======== Record excerpts ========

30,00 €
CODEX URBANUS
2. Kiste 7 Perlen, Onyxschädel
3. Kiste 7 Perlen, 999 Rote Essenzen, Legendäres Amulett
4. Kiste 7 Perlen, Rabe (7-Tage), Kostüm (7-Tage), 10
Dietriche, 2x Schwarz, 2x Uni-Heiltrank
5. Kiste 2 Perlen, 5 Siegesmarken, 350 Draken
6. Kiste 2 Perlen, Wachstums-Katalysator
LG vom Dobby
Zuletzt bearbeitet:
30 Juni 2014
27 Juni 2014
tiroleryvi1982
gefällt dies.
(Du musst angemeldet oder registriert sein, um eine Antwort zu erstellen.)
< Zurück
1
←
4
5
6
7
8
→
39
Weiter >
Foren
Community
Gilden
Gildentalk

========

→ **Your task**
The material should be transcribed in full, character for character.

→ **Written answer**
30,00 €
CODEX URBANUS
2. Kiste 7 Perlen, Onyxschädel
3. Kiste 7 Perlen, 999 Rote Essenzen, Legendäres Amulett
4. Kiste 7 Perlen, Rabe (7-Tage), Kostüm (7-Tage), 10
Dietriche, 2x Schwarz, 2x Uni-Heiltrank
5. Kiste 2 Perlen, 5 Siegesmarken, 350 Draken
6. Kiste 2 Perlen, Wachstums-Katalysator
LG vom Dobby
Zuletzt bearbeitet:
30 Juni 2014
27 Juni 2014
tiroleryvi1982
gefällt dies.
(Du musst angemeldet oder registriert sein, um eine Antwort zu erstellen.)
< Zurück
1
←
4
5
6
7
8
→
39
Weiter >
Foren
Community
Gilden
Gildentalk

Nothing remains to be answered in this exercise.